Could my baby be allergic to plums?
Allergy to plums is rare – nevertheless, there is always the possibility that any individual can be allergic to ANY food.
There are two types of allergy to plums…
Individuals with an allergy to birch pollen may also be allergic to plums, because there is a protein in plums
that is similar to a protein in birch pollen.
The symptoms, which usually appear within 5-15 minutes of the plums being eaten, include inflammation or
itching of the mouth and/or throat (known as oral allergy syndrome).
Cooking destroys this allergen, so people with birch pollen allergy can usually eat cooked plums.
The other type of plum allergy is often associated with an allergy to peach and triggers more severe symptoms, including
- oral allergy syndrome
- urticaria (hives)
- abdominal pain
This allergen is NOT destroyed by cooking – so even cooked plums are unsafe – and the reaction is often worse if the
skin is eaten along with the flesh.
Plum baby food ideas
Plums are great served alone, mixed with other fruits… and even used in savoury dishes! Here are some tasty plum
baby food ideas…
- Mix pureed plum with mashed banana
- Combine pureed plum and pear – the sweetness of the
pear counteracts any tartness in the plum
- Stir a tablespoon of sweet, pureed plum into homemade yogurt
- Add a little pizzaz to baby rice cereal by mixing in pureed – or finely chopped – plum
- Stir finely chopped plum into cooked brown rice
to add a delicious, fruity element!
Plum baby food recipes
Plum Baby Food – Baked Plums With Cinnamon (6 months+)

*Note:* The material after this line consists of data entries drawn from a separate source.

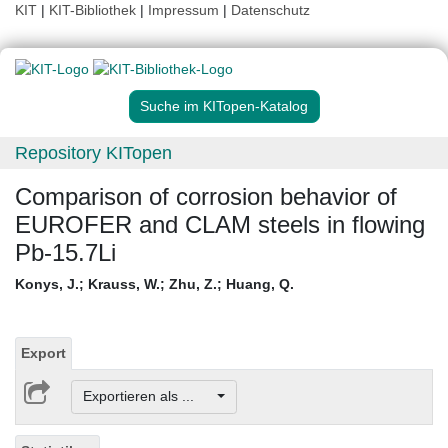
KIT
|
KIT-Bibliothek
|
Impressum
|
Datenschutz
Suche im KITopen-Katalog
Repository KITopen
Comparison of corrosion behavior of
EUROFER and CLAM steels in flowing
Pb-15.7Li
Konys, J.
;
Krauss, W.
;
Zhu, Z.
;
Huang, Q.
Export
Exportieren als ...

Preheat the oven to 400 deg F (200 deg C).
Halve the plums, remove the pits and place them in a small, oven-proof dish.
Add a few tablespoons of apple juice and sprinkle the cinnamon over the top.
Cover, then bake in the oven for around 20-25 mins, until the plums are tender (check halfway through the cooking time to make sure there is enough cooking liquid).

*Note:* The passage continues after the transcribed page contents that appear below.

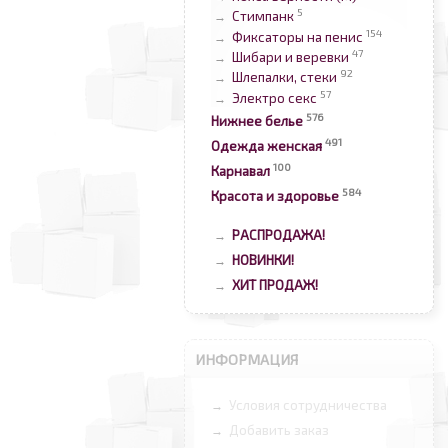
5
Стимпанк
→
154
Фиксаторы на пенис
→
47
Шибари и веревки
→
92
Шлепалки, стеки
→
57
Электро секс
→
576
Нижнее белье
491
Одежда женская
100
Карнавал
584
Красота и здоровье
РАСПРОДАЖА!
→
НОВИНКИ!
→
ХИТ ПРОДАЖ!
→
ИНФОРМАЦИЯ
Условия сотрудничества
→
Добавить заказ
→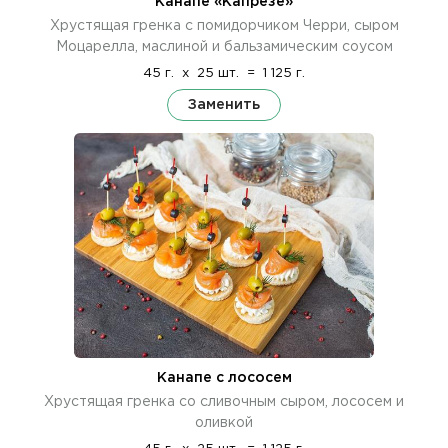
Канапе «Капрезе»
Хрустящая гренка с помидорчиком Черри, сыром
Моцарелла, маслиной и бальзамическим соусом
45 г.
x
25 шт.
=
1 125 г.
Заменить
Канапе с лососем
Хрустящая гренка со сливочным сыром, лососем и
оливкой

Cool, remove the skins (if desired), then puree or mash.
Plum Baby Food – Pork and Plum with Potato Gnocchi
8oz (1 cup) pork loin
4oz (1/2 cup) ripe plums, skin and stone removed
3 fl oz (3/8 cup) apple juice
little pinch of dried sage
For the potato gnocchi…
12oz (1 1/2 cups) potato, peeled and sliced
1oz (1/8 cup) flour
First, pour the apple juice into a small saucepan and simmer the plums until tender.

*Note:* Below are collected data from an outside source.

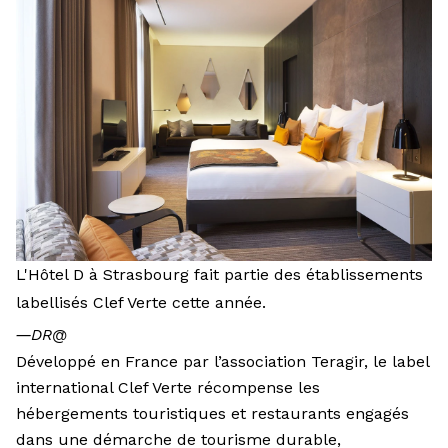
L'Hôtel D à Strasbourg fait partie des établissements
labellisés Clef Verte cette année.
―
DR@
Développé en France par l’association Teragir, le label
international Clef Verte récompense les
hébergements touristiques et restaurants engagés
dans une démarche de tourisme durable,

Drain the plums – reserving the juice – then puree them, adding a little of the juice to create a smooth sauce.
Meanwhile, cook the pork. To avoid large lumps, shred the meat with a fork,then simmer it in a little homemade (or salt free) chicken broth or water until cooked.
Drain the pork and stir it into the plum sauce, along with the sage.
To prepare the gnocchi…
Simmer the potatoes in water until fork tender.
Drain, then puree the potatoes in a food processor whilst still warm.
Add the flour gradually, until the mixture is smooth and a little sticky. The amount of flour you’ll need varies, depending on the type of potato used.
Roll the potato mixture out on a floured surface and form it into a ‘sausage’, about 1/2 inch thick.
Cut the ‘sausage’ into 1 inch lengths, then shape each piece by pressing it across the prongs of a fork.
Roll it as you do so, which will give you the distinctive gnocchi shape.
Bring a saucepan of water to the boil. Drop in the gnocchi – when they are done, they will rise to the surface (about 3-4 mins).
Serve with the pork and plum sauce, along with steamed veggies (carrots suit this dish perfectly)!
Creamy Plum Popsicles (7 months+)
Combine all the ingredients in a bowl.
Spoon into popsicle (lolly) moulds and freeze unitl firm.
If your baby is too young to handle popsicles, simply crush the frozen mixture in a bowl and serve with a spoon.
Roasted Plums with Yogurt (6 months+)
1 tsp unsalted butter
pure maple syrup
Preheat the oven to 375 deg F (190 deg C).
Halve and pit the plums and place them in a small baking dish, with the cut side up.
In each plum half, place a tiny piece of the vanilla pod, a tiny bit of butter and a little drop of maple syrup.
Place in the oven and roast, uncovered, for 20-30 mins, until tender.
Remove the skins (if desired) then serve mashed or pureed, topped with the natural yogurt.